> [What you have to do]: Look through the entries. Copy each line that has the word "rộng".

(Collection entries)
╭──
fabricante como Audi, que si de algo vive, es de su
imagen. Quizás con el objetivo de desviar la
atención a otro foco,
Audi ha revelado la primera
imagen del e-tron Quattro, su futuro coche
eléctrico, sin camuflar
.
╰──
╭──
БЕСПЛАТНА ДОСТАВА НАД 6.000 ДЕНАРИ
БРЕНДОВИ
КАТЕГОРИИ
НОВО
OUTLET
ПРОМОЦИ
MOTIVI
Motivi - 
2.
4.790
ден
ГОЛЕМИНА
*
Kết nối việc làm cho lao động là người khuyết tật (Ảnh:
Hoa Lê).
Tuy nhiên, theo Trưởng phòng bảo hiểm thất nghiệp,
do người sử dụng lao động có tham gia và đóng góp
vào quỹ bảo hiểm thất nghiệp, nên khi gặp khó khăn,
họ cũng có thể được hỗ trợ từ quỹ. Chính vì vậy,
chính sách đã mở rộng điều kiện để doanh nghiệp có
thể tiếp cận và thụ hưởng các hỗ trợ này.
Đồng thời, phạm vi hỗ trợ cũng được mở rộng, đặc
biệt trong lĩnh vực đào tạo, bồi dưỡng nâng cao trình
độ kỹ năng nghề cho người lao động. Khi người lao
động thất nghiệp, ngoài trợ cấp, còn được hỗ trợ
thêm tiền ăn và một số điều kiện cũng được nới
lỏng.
╰──
╭──
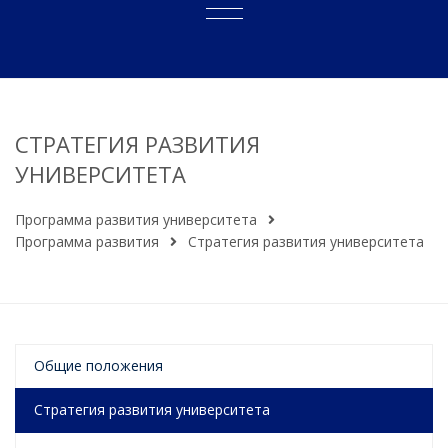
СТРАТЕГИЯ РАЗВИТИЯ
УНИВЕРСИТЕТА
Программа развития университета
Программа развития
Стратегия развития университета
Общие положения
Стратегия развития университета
╰──
> [Answer to the exercise]:
chính sách đã mở rộng điều kiện để doanh nghiệp có
Đồng thời, phạm vi hỗ trợ cũng được mở rộng, đặc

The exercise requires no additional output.